20 C.F.R. § 1002.139(a). Tapley remains employed at ASAP.
[5]  "A key provision of USERRA's reemployment protections is the `escalator principle,' which `requires that the employee be reemployed in a position that reflects with reasonable certainty the pay, benefits, seniority, and other job perquisites, that he or she would have attained if not for the period of [military] service.'" Fannin v. United Space Alliance, L.L.C., 2009 WL 928302, *5 (M.D.Fla. April 3, 2009) (quoting 20 C.F.R. § 1002.191).
[6]  Any opportunity during lunch breaks or after hours is not like the opportunity plaintiff had in his preservice position.
[7]  A notation on the relevant weekly time sheet inaccurately reflects that plaintiff "was never approved" for the vacation day.
[8]  These are not the only derogatory comments in the record.
[9]  Defendants do not argue that the foregoing statements are hearsay. See Higgins v. New Balance Athletic Shoe, Inc., 194 F.3d 252, 260 (1st Cir.1999) ("district court is free to disregard arguments that are not adequately developed"). In any event, this court does not consider the comments for the truth of the matters asserted but instead as evidence of a discriminatory or retaliatory motive in the minds of these decision makers and/or as party admissions. See Wright v. Southland Corporation, 187 F.3d 1287, 1303-1304 & n. 21 (11th Cir.1999) (statements in age discrimination case "not being offered to prove the truth of the matters asserted (e.g., that Wright was too old to operate Southland's computers), but rather to prove the state of mind of the decisionmakers"); Staniewicz v. Beecham, Inc., 687 F.2d 526, 530-531 (1st Cir.1982); Troy v. Bay State Computer Group, Inc., 1994 WL 562591, *8 & n. 13 (D.Mass. Oct. 6, 1994); see also Hatfield-Bermudez v. Aldanondo-Rivera, 496 F.3d 51, 56 & n. 1 (1st Cir. 2007).

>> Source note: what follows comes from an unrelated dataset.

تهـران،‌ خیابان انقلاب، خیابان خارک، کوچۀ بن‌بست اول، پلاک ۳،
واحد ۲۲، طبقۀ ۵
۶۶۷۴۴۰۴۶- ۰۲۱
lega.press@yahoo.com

[10]  The First Circuit in Cambridge Plating also recognized that "post-judgment motions are subject to the requirements of Rule 7(b)(1)," Fed.R.Civ.P. Cambridge Plating Co., Inc. v. Napco, Inc., 85 F.3d at 760.
[11]  This standard language tracks the language of ground one in defendants' motion.
[12]  Here too, the foregoing standard language tracks the language of ground two in the motion for a new trial or remittitur.
[13]  Having considered the evidence of the 2008 expiration of plaintiff's certification, it does not warrant overturning the verdict.